Broadly, the members from the different institutions agreed to pursue the following goals.

In addition, the attending parties agreed to work together to develop the decision making process that is needed to support the development of complex computer codes for multiple applications by distributed partners. In addition issues of collaborative design and requirements definition must be faced. The first task of the group was to identify the elements of a software infrastructure that would allow the above goals to be addressed.

While each of the interested organizations has as an ultimate goal addressing various issues of Earth-science, the tangible commodity produced by each organization is software. This software represents the scientific elements of earth system as well as the ancillary software needed for diagnostics and quality control and setup and management of input and output data sets. The system is intrinsically complex, requiring on the order of a half a million lines of code containing many hundreds, perhaps thousands, of logical elements. There are diverse approaches to the implementation of every functionality in the complete system. Therefore, if the above goals are to be met, more formal management and control of the software is needed.
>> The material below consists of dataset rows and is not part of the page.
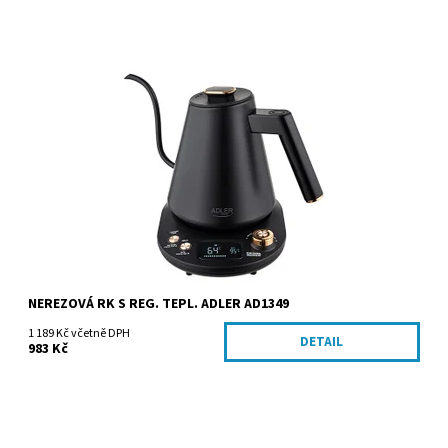
Dostupnost:
Skladem
Kód:
AD1349
Značka:
ADLER Sp. z o.o.
NEREZOVÁ RK S REG. TEPL. ADLER AD1349
1 189 Kč včetně DPH
DETAIL
983 Kč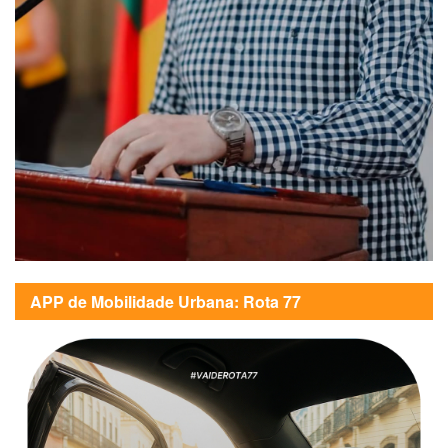
APP de Mobilidade Urbana: Rota 77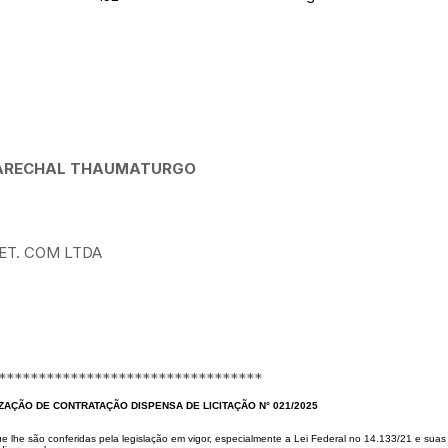
 MARECHAL THAUMATURGO
ET. COM LTDA
*********************************
IZAÇÃO DE CONTRATA
ÇÃO DISPENSA DE LICITAÇÃO N° 021/2025
e lhe são conferidas pela le
gislação em vigor, especialmente a Lei Federal no 14.133/21 e suas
The type and level of control is not uniform across the system. Some functions are relatively mature with little controversy and change on only long time scales. These functions are reasonable targets for standardization and sharing across all institutions, with the hope of reducing the total resources that are spent in maintaining these functions. Other functions are less well defined and the subject of discovery research activities with concomitant levels of volatility. These functions are intrinsically unmanageable, but with more formal definitions of interfaces and tests, the development environment can facilitate controlled experimentation.

In addition, because of profound changes in the computing environment, the interactions of the applications software with the computing environment are becoming more complex and fragile. This includes changes in computational architectures, as well as in support software provided by vendors. If the software to accomplish earth simulation and assimilation is to remain viable, then these interactions with the computational system need to be integrated more thoroughly in the code development process. In short, the intellectual contributions of software experts need to be brought to the same decision making level as the scientific decisions. Science capabilities must be optimized in the consideration of these software issues; however, the software issues must not be deemed subsidiary.
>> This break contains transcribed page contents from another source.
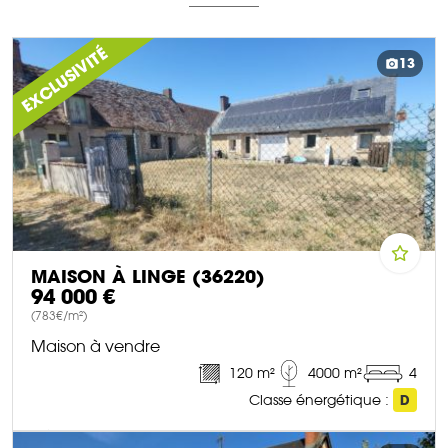
EXCLUSIVITÉ
13
MAISON À LINGE (36220)
94 000 €
(783€/m²)
Maison à vendre
120 m²
4000 m²
4
Classe énergétique :
D
DÉCOUVRIR CE BIEN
Within the discussions of the meeting, the following questions were raised as exemplary or a subset of the issues that must be addressed in the first phase of the committees activities.
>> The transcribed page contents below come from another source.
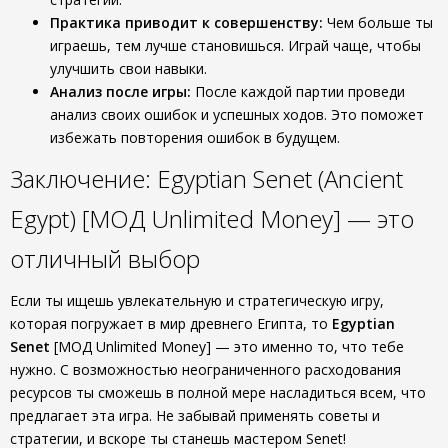
Практика приводит к совершенству:
Чем больше ты
играешь, тем лучше становишься. Играй чаще, чтобы
улучшить свои навыки.
Анализ после игры:
После каждой партии проведи
анализ своих ошибок и успешных ходов. Это поможет
избежать повторения ошибок в будущем.
Заключение: Egyptian Senet (Ancient
Egypt) [МОД Unlimited Money] — это
отличный выбор
Если ты ищешь увлекательную и стратегическую игру,
которая погружает в мир древнего Египта, то
Egyptian
Senet
[МОД Unlimited Money] — это именно то, что тебе
нужно. С возможностью неограниченного расходования
ресурсов ты сможешь в полной мере насладиться всем, что
предлагает эта игра. Не забывай применять советы и
стратегии, и вскоре ты станешь мастером Senet!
Does successful concurrent development require joint ownership and management of a single repository? Are there other strategies of distributed repositories with regular merges?

There is no doubt that the success of concurrent development requires a commitment to develop rules of management and process. We recognize the need for more formalized process and that the tenets of software must be appropriately tuned to the development of scientific codes.

Issues that must be addressed:

What is missing in the current process?
Role of testing.
Documentation.
Distributed versus centralized management.
What is the build process.
How is feedback from experiments communicated back to core team and all interested organizations?

What level of configuration management is needed?

The need for formal design

Science
Computational
I/O
Diagnostics

What is the role of quality assessment

Code
Product
Validation

What are appropriate standards?

Porting standards
Facilitate exchange
Mitigate risk
Interaction with middleware
Simplicity versus sophistication
Roundoff versus zero diffs

Can we develop the function of a Professional Society that endorses standards and then have agencies reward the adherence to standards in their funding decisions?

How do we develop a forward looking function that mitigates risk of changing hardware and software industry.

Where can we find a pool of software experts to help in the design of the infrastructure?

What are appropriate prototype efforts?